The White House did not disclose whether Trump played golf over the weekend, but a photo posted on Twitter by Newsmax chief executive Christopher Ruddy, a friend of the president, showed Trump wearing a golfing glove and posing with two others at the club.
White House press secretary Sean Spicer on Monday defended Trump's golfing, saying the president has used the outings not just for personal pleasure but to do business, pointing to his outing with Japanese Prime Minister Shinzo Abe in Florida, on Feb. 11. The two played a total of 27 holes in a single day at two of Trump's golf clubs near Mar-a-Lago, the president's winter resort where he has spent most weekends since taking office.
“You saw him utilize this with Prime Minister Abe to help foster a deeper relationship in Asia and have a growing relationship that's going to help U.S. interests,” Spicer said. “How you use the game of golf is something he's talked about.”
Except that Obama also played a round with an Asian leader — in 2014, when he hit the links with Malaysian Prime Minister Najib Razak during Obama's winter vacation in Hawaii.
Obama did not golf with world leaders or members of Congress on a regular or even semiregular basis, preferring to surround himself with close friends, pro athletes and celebrities or White House aides.

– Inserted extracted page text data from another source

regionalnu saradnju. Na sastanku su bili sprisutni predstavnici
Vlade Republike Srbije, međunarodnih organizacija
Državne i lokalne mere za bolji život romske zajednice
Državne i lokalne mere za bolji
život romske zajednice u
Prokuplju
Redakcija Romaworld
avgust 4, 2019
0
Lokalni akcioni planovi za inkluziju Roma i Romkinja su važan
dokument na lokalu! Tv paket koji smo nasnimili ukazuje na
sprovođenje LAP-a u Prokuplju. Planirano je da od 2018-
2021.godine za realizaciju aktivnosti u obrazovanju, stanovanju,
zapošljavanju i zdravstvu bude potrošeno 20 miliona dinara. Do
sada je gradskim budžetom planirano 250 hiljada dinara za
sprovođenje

But the Obama White House regularly disclosed to the press corps when the president was playing golf, on weekends and even on vacation.

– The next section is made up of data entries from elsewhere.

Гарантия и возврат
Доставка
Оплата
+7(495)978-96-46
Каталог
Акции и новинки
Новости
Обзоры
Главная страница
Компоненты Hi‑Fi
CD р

Trump's aides have not done so. Of the 11 trips to his Florida golf clubs, the White House has confirmed he played a round only three times, according to Knoller's tally.
“We had a mini-Cabinet meeting two weeks ago at his club in Virginia,” Spicer said, referring to Trump's gathering of some top aides at Trump National Virginia in Potomac Falls two weeks ago. “People jump to the conclusion he's going to play golf. On a couple of occasions he's actually conducted meetings there, had phone calls.”
So why won't the White House be more forthcoming about his time on the course? “The president is entitled to a bit of privacy at some point,” Spicer said.